The contradiction of using an unowned reference to resolve a strong reference cycle

Apple's documentation says

define a capture in a closure as an unowned reference when the closure and the instance it captures will always refer to each other, and will always be deallocated at the same time.

Now let me paraphrase that quote in my own words: "In order to use the unowned keyword in a capture list to resolve a strong reference cycle between a closure and a class instance, two conditions must be met. 1)the closure and the instance it captures will always refer to each other. 2)the closure and the instance it captures will always deallocate at the same time."
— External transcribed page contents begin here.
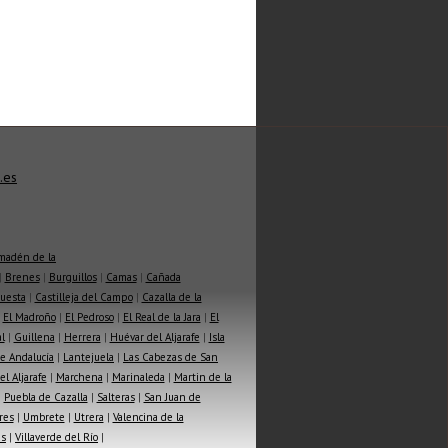
.es
madén de la
|
Brenes
|
Burguillos
|
Camas
|
Cañada
Cuesta
|
Castilleja del Campo
|
Cazalla de la
|
El Madroño
|
El Pedroso
|
El Real de la Jara
|
El
l
|
Guillena
|
Herrera
|
Huévar del Aljarafe
|
Isla
e Andalucía
|
Lantejuela
|
Las Cabezas de San
l Aljarafe
|
Marchena
|
Marinaleda
|
Martin de la
|
Puebla de Cazalla
|
Salteras
|
San Juan de
res
|
Umbrete
|
Utrera
|
Valencina de la
as
|
Villaverde del Río
|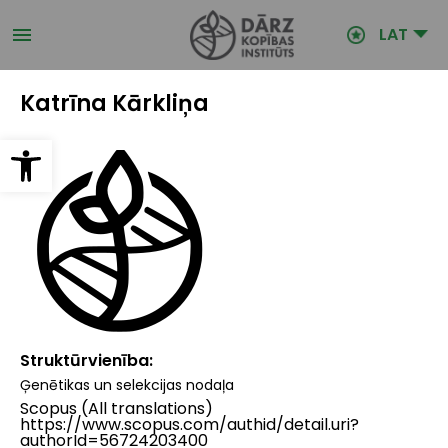
Pārlekt
uz
LAT
galveno
saturu
Katrīna Kārkliņa
Open toolbar
Struktūrvienība
Ģenētikas un selekcijas nodaļa
Scopus (All translations)
https://www.scopus.com/authid/detail.uri?
authorId=56724203400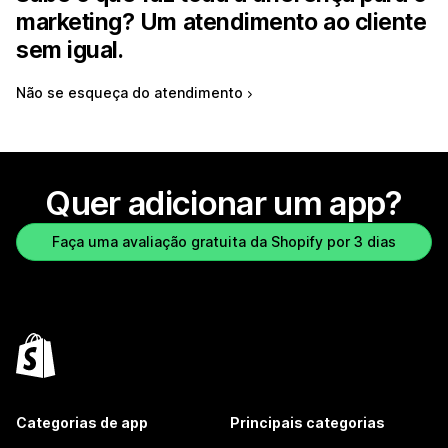
marketing? Um atendimento ao cliente
sem igual.
Não se esqueça do atendimento
Quer adicionar um app?
Faça uma avaliação gratuita da Shopify por 3 dias
Categorias de app
Principais categorias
But this is actually self-contradictory because if the 2nd condition can be met, that is, if the closure and the instance it captures can deallocate at the same time, a strong reference cycle between the closure and the instance wouldn't even exist. By definition, if there's a strong reference cycle between a closure and an instance, neither the closure nor the instance can deallocate. So if the closure and the instance it captures can deallocate at the same time (or can deallocate at all), it means that there's no strong reference cycle between them. And therefore there's no need for a capture list to resolve a strong reference cycle. And that quote from Apple's documentation is basically saying, in order to resolve a strong reference cycle between a closure and an instance by using "unowned" in a capture list, one of the conditions that has to be met is that there's no strong reference cycle between the closure and the instance. That's like saying, there's a solution to a problem, and in order to use that solution to solve the problem, one of the things you have to make sure is that you don't have that problem that the solution is designed to solve. Which makes absolutely no sense.

My question is, how should I interpret and understand this seemingly self-contradictory quote by Apple? Am I misinterpreting the quote? or did Apple make a mistake when writing the documentation?

Sorry, I know my question sounds extremely confusing but I hope you can understand what I'm asking here. Thanks in advance.

Read it like this:

... and, now that the retain-cycle is broken, will always be deallocated at the same time.

The idea is, the closure MUST NOT outlive the object it captures unowned. Otherwise you would crash when executing the closure after the object it captured got deallocated.